DATA EXTRACT section start

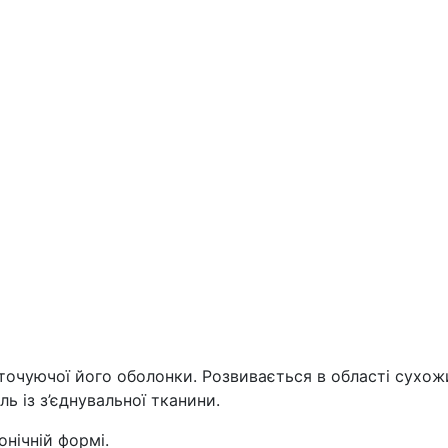
точуючої його оболонки. Розвивається в області сухож
ль із з’єднувальної тканини.
нічній формі.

DATA EXTRACT section end

BRIEF.
Would you output the full listing exactly as it stands, minus the images?

SOLUTION.
точуючої його оболонки. Розвивається в області сухож
ль із з’єднувальної тканини.
нічній формі.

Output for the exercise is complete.